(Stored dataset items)
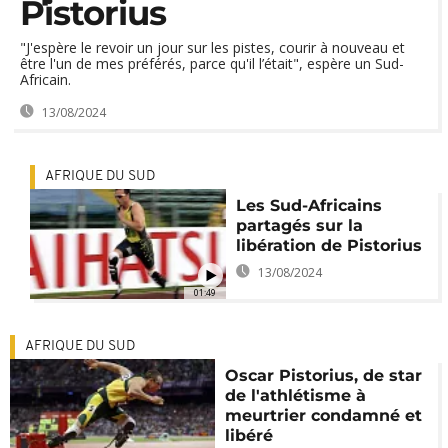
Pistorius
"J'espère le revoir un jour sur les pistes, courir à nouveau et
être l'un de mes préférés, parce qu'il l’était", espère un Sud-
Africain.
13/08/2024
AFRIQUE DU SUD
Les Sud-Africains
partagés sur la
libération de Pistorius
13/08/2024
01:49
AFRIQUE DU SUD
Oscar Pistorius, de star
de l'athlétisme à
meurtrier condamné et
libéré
* * *
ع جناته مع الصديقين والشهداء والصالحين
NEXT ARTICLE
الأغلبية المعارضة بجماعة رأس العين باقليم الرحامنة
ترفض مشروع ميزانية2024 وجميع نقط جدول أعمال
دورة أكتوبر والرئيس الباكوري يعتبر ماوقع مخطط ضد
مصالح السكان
* * *
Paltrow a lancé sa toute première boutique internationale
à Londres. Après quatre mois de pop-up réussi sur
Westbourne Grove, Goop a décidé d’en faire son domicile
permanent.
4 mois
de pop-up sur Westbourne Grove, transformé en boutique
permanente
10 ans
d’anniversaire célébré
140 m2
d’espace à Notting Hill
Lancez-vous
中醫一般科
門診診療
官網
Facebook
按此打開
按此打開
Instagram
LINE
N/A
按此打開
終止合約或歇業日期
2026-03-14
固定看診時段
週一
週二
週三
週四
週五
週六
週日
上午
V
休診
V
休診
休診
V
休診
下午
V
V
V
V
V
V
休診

● ACTION ITEM:
When a line in the records above contains the word "Grove", copy it.

● RESPONSE TO THE TASK:
Westbourne Grove, Goop a décidé d’en faire son domicile
de pop-up sur Westbourne Grove, transformé en boutique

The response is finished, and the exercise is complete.